The Challenge: Complexity Without Connection

Multiple Sclerosis (MS) is an autoimmune disorder that affects nearly one million people in the United States. It occurs when the body’s immune system attacks the myelin sheath—the protective covering around neurons—leading to progressive nerve damage. Despite advances in treatment, researchers still struggle to fully understand what drives MS onset and progression. Huge amounts of data are being generated from patient visits, medical records, and laboratory experiments, but these rich sources—clinical data and proteomic data—often exist in silos. Clinicians rely on fragmented clinical observations, while researchers focus on isolated protein-level findings. The result is a persistent gap between molecular discovery and real-world patient care.

Our Mission

To empower clinicians and researchers by transforming omic and clinical data into actionable insights through a reproducible machine learning pipeline—advancing precision care for Multiple Sclerosis patients.

Our Solution

IntegraMS bridges this gap by integrating proteomic and clinical data to model MS disability status and uncover protein signatures linked to disease progression. Through a unified web platform, researchers and clinicians can upload a patient’s data portfolio, run analysis pipelines, and receive model-predicted DSS (Disability Status Scale) scores alongside curated summaries of the most informative peptide-level features. The result is a single dashboard that replaces hours of manual cross-referencing with interpretable, data-driven insights grounded in both clinical context and proteomic signal.

Why It Matters

The need for such a system is urgent. The global MS therapeutics market was valued at $27.4 billion in 2024, projected to reach $38.6 billion by 2030, while the proteomics and transcriptomics data market is expected to grow from $32.6 billion to $51.8 billion in the same period.
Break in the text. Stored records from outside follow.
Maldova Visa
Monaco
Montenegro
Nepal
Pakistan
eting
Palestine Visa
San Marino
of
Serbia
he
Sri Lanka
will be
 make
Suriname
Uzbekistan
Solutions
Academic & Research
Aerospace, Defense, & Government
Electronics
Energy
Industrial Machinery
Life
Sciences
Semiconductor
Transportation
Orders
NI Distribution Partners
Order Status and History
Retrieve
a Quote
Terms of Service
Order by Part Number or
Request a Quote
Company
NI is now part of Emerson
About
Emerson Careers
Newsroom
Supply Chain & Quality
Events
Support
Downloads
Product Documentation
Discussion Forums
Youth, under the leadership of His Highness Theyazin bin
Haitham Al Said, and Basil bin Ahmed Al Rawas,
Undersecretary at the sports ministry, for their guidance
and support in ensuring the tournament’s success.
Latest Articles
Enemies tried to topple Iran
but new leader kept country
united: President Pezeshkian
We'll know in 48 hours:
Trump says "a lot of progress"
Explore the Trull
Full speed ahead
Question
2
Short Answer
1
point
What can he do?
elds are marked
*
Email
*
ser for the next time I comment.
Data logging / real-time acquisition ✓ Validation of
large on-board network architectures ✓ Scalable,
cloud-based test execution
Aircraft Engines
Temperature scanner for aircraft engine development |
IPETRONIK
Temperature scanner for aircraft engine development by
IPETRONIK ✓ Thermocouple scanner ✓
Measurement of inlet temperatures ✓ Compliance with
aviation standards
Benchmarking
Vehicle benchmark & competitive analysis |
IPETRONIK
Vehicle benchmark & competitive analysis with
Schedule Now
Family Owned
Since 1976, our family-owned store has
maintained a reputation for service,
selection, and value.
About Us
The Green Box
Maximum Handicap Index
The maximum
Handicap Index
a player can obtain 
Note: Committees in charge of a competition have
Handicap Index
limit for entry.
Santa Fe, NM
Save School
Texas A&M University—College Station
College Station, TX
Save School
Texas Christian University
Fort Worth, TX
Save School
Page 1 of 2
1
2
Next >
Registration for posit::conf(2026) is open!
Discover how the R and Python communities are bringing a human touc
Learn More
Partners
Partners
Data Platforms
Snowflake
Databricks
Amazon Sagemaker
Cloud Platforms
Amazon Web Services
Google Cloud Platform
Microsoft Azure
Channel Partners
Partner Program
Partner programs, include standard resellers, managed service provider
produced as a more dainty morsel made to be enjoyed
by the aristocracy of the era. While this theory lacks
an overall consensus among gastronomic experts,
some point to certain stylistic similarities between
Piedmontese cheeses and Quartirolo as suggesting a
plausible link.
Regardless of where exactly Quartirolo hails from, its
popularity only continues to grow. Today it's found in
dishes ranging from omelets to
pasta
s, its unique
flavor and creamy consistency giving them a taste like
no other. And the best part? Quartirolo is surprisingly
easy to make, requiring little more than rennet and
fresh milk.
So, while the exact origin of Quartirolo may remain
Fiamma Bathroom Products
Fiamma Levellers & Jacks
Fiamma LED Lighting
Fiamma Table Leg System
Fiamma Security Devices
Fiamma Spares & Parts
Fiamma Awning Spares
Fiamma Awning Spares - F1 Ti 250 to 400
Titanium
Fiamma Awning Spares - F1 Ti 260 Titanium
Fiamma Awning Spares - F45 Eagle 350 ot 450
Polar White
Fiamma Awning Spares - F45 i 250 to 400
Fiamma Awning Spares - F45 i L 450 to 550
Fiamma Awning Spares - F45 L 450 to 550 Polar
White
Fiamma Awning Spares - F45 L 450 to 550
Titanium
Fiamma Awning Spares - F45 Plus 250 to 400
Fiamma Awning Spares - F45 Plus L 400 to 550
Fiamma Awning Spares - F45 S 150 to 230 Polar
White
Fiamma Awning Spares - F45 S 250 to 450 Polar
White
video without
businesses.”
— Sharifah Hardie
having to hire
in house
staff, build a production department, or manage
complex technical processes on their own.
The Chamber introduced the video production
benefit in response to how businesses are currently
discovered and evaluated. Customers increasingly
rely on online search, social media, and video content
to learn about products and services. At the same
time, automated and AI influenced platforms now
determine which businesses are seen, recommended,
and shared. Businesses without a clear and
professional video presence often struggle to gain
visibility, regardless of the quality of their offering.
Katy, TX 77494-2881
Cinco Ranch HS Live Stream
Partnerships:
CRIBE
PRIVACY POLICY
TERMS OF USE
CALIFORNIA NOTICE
Both sectors depend on better integration of clinical and molecular data to speed up drug discovery and improve care outcomes.By providing a scalable, reproducible, and clinically interpretable pipeline, IntegraMS unlocks that potential—helping translate research discoveries into practical clinical tools.

Who It’s For

• Neurologists and Clinicians: Gain a comprehensive, data-integrated view of each patient to support early intervention and personalized treatment.
• Clinical Researchers: Explore relationships between autoantibody patterns, EDSS, and nFL to uncover predictive biomarkers.
• Data Scientists: Build upon a reproducible ML framework designed for multi-omics integration and small cohort scalability.

IntegraMS System Workflow

The IntegraMS platform follows a four-stage workflow:

1. Data Integration – Secure ingestion of de-identified proteomic and clinical datasets from UCSF Neurology into a unified schema. Phage display proteomic measurements are aligned with patient-level timelines, demographics, and DSS outcomes to create a structured dataset suitable for modeling.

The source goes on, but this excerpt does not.